(Stored dataset items)

------------------------

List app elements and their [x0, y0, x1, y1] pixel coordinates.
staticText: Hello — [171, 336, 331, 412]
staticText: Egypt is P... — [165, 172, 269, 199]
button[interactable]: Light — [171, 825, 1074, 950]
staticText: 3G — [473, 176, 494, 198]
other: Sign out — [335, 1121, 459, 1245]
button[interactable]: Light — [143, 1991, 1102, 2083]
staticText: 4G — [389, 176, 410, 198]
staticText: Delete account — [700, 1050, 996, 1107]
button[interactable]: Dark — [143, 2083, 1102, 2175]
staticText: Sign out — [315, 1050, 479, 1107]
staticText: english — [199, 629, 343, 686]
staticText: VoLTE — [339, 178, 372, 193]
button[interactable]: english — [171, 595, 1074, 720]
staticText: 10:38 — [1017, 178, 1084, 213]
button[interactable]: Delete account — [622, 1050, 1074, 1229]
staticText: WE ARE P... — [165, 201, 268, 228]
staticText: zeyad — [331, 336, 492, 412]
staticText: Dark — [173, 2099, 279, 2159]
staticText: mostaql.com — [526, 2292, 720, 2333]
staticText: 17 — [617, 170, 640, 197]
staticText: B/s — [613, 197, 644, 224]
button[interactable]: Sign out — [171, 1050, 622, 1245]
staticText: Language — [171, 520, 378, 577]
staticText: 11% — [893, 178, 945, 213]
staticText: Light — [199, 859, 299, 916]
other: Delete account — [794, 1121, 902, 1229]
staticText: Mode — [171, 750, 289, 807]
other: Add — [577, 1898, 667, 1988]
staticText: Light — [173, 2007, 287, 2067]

------------------------

Using the records above, report how many lines include "Dark", with no words around the number.

Response below => 2